Sure, scooping ice out of the bin with a glass will probably work out just fine on most occasions. The one time it goes wrong, however, will be enough to convince you that this method should never be employed. If the glass breaks when you go in for some ice, you’ll suddenly have a bin full of ice and small pieces of glass – meaning you can’t use that ice to serve customers. If this happens when the bar is busy, you’ll be in a world of trouble. By staying away from this bad habit and using the ice scoop instead, you won’t have to worry about bringing business to a halt.
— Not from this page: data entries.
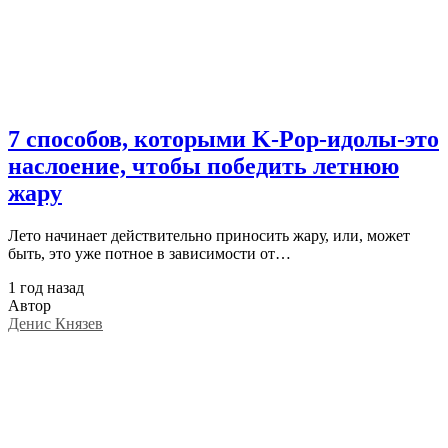
7 способов, которыми K-Pop-идолы-это
наслоение, чтобы победить летнюю
жару
Лето начинает действительно приносить жару, или, может
быть, это уже потное в зависимости от…
1 год назад
Автор
Денис Князев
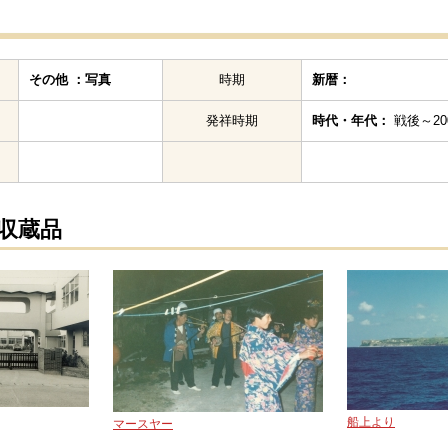
その他 ：写真
時期
新暦：
発祥時期
時代・年代：
戦後～200
の収蔵品
船上より
マースヤー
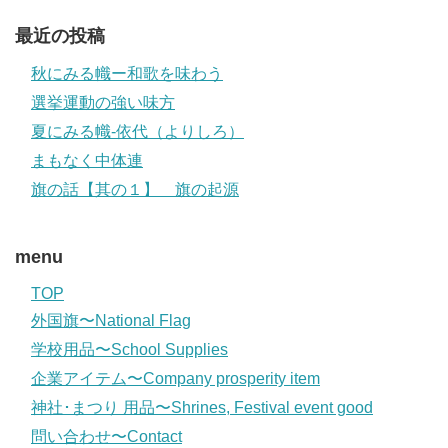
最近の投稿
秋にみる幟ー和歌を味わう
選挙運動の強い味方
夏にみる幟-依代（よりしろ）
まもなく中体連
旗の話【其の１】 旗の起源
menu
TOP
外国旗〜National Flag
学校用品〜School Supplies
企業アイテム〜Company prosperity item
神社･まつり 用品〜Shrines, Festival event good
問い合わせ〜Contact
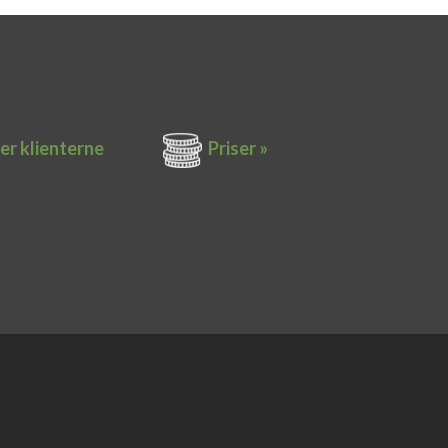
er k​lienterne​
Priser »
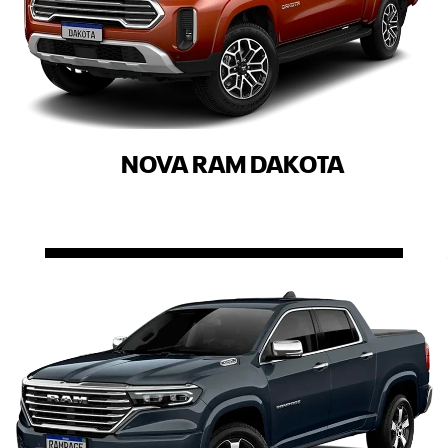
NOVA RAM DAKOTA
Some new bartenders will want to prove their abilities by skipping over a measuring jigger and just pouring the drinks freehand. Some bartenders have the ability to do so accurately, but it’s unlikely a new bartender will have that advanced skill. When you measure, you get things right for the customer and you will ensure that the right amount of product is being used – essential for the bottom line.
There is no difference between serving food and serving drinks. Anytime customers are being served something that will be consumed, sanitation needs to be a top priority. Even something as simple as holding glasses the right way in order to avoid contaminating the part of the glass which holds the drink, is important. On this point, proper training of new bartenders is essential, as they will need to develop good habits right from the start.
Technique is critical in the bartending business. As a new bartender, it’s important to learn how to pour a pint of beer correctly, as well as knowing which drinks are stirred and which are shaken. If customers are going to return to your bar time after time, it will largely be because they know the drinks will be right and the staff will be friendly. You can’t expect people to spend their hard-earned money on sub-par drinks.
There is a lot to like about the bartending business, but it certainly comes with its share of challenges – especially for those who are just getting started. To learn how to be a quality bartender, asking questions is perhaps the most important skill of all. By asking plenty of questions and learning from those with more experience, the stumbling blocks that pop up early in the process will soon be a thing of the past.